Num passado não muito distante, Mouhamed Harfouch teve em seu primeiro papel de destaque um argelino, Hussein, que em “Pé na Jaca” (2006), sonhava em ser famoso. Segundo Carlos Lombardi declarou à época, a participação dele estaria “limitada aos quinze primeiros capítulos” da trama. O tempo mostrou que Mouhamed não fez apenas 15 capítulos, mas a novela inteira e acabou consolidando a sua carreira a partir daquela trama. E detalhe: sem falar uma palavra sequer em árabe. Confirmado o seu retorno no Globoplay, a novela, tal como outras do mesmo período, terá um disclaimer  antes de cada capítulo anunciando que “essa obra pode conter representações negativas e estereótipos da época em que foi realizada”.

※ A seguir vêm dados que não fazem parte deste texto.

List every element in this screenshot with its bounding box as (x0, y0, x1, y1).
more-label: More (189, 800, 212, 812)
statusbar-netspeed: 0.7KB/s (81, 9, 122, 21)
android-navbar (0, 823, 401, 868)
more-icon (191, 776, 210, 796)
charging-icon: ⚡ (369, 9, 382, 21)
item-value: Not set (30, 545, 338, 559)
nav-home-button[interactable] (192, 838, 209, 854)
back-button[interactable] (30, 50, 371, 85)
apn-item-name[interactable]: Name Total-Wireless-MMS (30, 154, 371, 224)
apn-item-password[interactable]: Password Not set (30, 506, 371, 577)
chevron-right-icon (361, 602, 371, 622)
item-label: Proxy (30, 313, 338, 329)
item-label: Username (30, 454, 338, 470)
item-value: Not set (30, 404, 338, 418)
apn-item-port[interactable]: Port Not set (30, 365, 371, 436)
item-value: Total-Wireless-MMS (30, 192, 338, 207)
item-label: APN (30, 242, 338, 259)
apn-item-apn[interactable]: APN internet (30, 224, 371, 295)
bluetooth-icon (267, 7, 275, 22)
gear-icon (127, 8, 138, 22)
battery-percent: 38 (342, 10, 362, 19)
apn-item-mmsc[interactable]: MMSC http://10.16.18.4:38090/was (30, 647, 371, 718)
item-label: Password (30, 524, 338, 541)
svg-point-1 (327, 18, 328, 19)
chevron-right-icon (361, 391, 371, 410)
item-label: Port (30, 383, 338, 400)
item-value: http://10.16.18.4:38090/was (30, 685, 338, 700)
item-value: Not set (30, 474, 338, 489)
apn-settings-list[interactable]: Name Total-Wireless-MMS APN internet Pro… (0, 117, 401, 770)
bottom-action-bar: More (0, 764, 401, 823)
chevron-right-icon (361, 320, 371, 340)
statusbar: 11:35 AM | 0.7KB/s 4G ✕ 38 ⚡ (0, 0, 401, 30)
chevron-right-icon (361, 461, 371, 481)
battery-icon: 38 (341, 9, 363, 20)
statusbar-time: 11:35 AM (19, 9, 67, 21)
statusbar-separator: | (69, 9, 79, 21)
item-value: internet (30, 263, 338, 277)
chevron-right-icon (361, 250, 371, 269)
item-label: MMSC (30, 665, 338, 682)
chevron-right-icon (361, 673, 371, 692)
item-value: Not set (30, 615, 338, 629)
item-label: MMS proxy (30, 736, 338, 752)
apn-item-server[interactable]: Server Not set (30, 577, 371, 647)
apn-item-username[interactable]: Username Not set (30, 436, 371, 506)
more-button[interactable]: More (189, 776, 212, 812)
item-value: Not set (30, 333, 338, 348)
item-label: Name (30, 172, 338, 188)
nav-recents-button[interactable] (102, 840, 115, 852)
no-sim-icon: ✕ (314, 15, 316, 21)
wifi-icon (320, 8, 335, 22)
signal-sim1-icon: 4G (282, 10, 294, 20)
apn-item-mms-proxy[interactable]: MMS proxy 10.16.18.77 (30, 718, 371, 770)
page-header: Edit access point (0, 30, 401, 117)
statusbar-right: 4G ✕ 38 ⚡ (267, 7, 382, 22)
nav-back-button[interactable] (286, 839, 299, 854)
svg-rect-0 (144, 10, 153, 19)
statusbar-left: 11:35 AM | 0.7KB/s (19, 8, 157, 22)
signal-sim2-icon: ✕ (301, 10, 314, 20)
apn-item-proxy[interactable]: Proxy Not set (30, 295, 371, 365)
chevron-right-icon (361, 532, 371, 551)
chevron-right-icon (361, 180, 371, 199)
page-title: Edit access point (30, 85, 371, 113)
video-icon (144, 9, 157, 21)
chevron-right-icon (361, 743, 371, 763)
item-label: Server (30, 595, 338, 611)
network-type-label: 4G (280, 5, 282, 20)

Contemporaneamente, além de tudo, há mais uma guerra acontecendo no Oriente Médio. Filho de um sírio, ele lamenta que a questão daquele território tenha voltado a ganhar discussões nas redes sociais desacompanhada de um debate profundo. “Meu pai saiu da Síria para ajudar seus parentes de lá. As questões dos conflitos sempre existiram e não são de agora. O debate sobre a causa do Oriente Médio, é evidente, me traz uma angústia imensa, mas me atinge especialmente como ser humano, pois desejo que o outro tenha alegria, da mesma forma como sonho para os meus filhos. Acho que estamos vendo uma situação de extremos e de falta de diálogo. O mundo extremado não vem só da questão Palestina-Israel, mas se dilata em outras questões como eleições, o clima de lados A e B que não dialogam, o componente tóxico que vocifera, espalha intrigas, mentiras, toxinas e ódio, e fake news disseminadas de forma irresponsável. É difícil depurar aquilo que chega tão rápida e articuladamente. Há ainda os algoritmos que dizem o que queremos ouvir. Acabamos por não ter o meio do caminho, o diálogo, porque estamos 24 horas sendo contaminados. É algo frustrante”.

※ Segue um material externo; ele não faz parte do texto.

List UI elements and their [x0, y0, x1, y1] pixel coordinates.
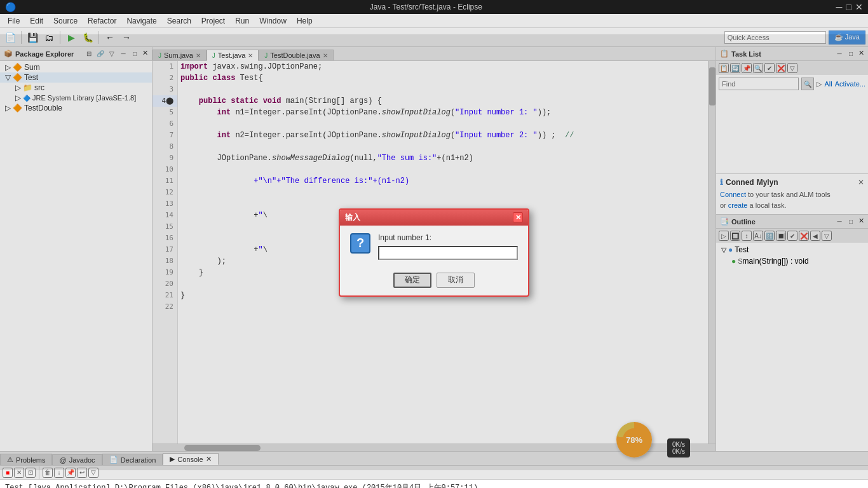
dialog-question-icon: ? — [350, 233, 370, 254]
dialog-text-input[interactable] — [378, 246, 518, 260]
dialog-titlebar: 输入 ✕ — [340, 210, 528, 226]
window-title: Java - Test/src/Test.java - Eclipse — [16, 3, 836, 11]
title-bar: 🔵 Java - Test/src/Test.java - Eclipse ─ … — [0, 0, 868, 14]
menu-file[interactable]: File — [3, 15, 25, 27]
menu-search[interactable]: Search — [162, 15, 196, 27]
dialog-label: Input number 1: — [378, 233, 518, 242]
console-output: Test [Java Application] D:\Program Files… — [0, 480, 868, 488]
dialog-overlay: 输入 ✕ ? Input number 1: 确定 取消 — [0, 34, 868, 470]
dialog-ok-button[interactable]: 确定 — [393, 273, 431, 288]
dialog-body: ? Input number 1: — [340, 226, 528, 268]
menu-source[interactable]: Source — [48, 15, 83, 27]
menu-bar: File Edit Source Refactor Navigate Searc… — [0, 14, 868, 28]
menu-refactor[interactable]: Refactor — [83, 15, 121, 27]
dialog-buttons: 确定 取消 — [340, 268, 528, 295]
question-mark: ? — [356, 236, 364, 250]
dialog-content: Input number 1: — [378, 233, 518, 260]
menu-window[interactable]: Window — [254, 15, 292, 27]
dialog-cancel-button[interactable]: 取消 — [437, 273, 475, 288]
maximize-button[interactable]: □ — [846, 2, 851, 12]
menu-navigate[interactable]: Navigate — [121, 15, 161, 27]
menu-help[interactable]: Help — [292, 15, 318, 27]
input-dialog: 输入 ✕ ? Input number 1: 确定 取消 — [339, 208, 529, 297]
dialog-title: 输入 — [345, 212, 360, 223]
dialog-close-button[interactable]: ✕ — [513, 212, 523, 222]
minimize-button[interactable]: ─ — [836, 2, 843, 12]
menu-run[interactable]: Run — [230, 15, 254, 27]
menu-edit[interactable]: Edit — [25, 15, 48, 27]
menu-project[interactable]: Project — [196, 15, 230, 27]
close-button[interactable]: ✕ — [855, 2, 863, 12]
eclipse-icon: 🔵 — [5, 2, 16, 12]
console-text: Test [Java Application] D:\Program Files… — [5, 484, 478, 488]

Torço muito para que tenhamos uma situação de dignidade para todos, que possam ter a possibilidade de criar filhos em segurança, ter assistência médica, colocar na escola, comprar sua comida, plantar sua horta, poder viver, ser feliz, sentir-se seguro e não ter medo. Eu sou fruto do encontro de árabes e portugueses, essa mistura brasileira. Melhoramos quando estamos diante da diversidade para que cresçamos como indivíduo e sociedade – Mouhamed Harfouch.

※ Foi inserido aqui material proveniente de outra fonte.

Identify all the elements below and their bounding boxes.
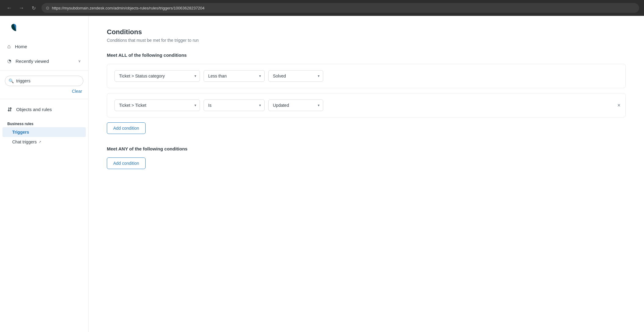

No segundo semestre, “Rensga Hits” volta ao Globoplay. Mouhamed voltaria aos palcos com uma montagem autoral, sobre a história de sua ancestralidade, que acabou suplantada pela montagem de “Meu Querido Evan Hansen“. Uma história que traz temas importantes e profundos, como a ansiedade, a depressão e o suicídio. Nos Estados Unidos a montagem ganhou 6 prêmios Tony e agora recebe uma encenação com elenco estelar no Brasil. Em 13 de junho no Rio no Teatro Multiplan e em agosto no Teatro Liberdade em São Paulo. Além de Mouhamed Harfouch, a peça conta com Hugo Bonemer, Thati Lopes, Vanessa Gerbelli, Flávia Santana e um elenco numeroso, além da concepção e direção original de Tadeu Aguiar.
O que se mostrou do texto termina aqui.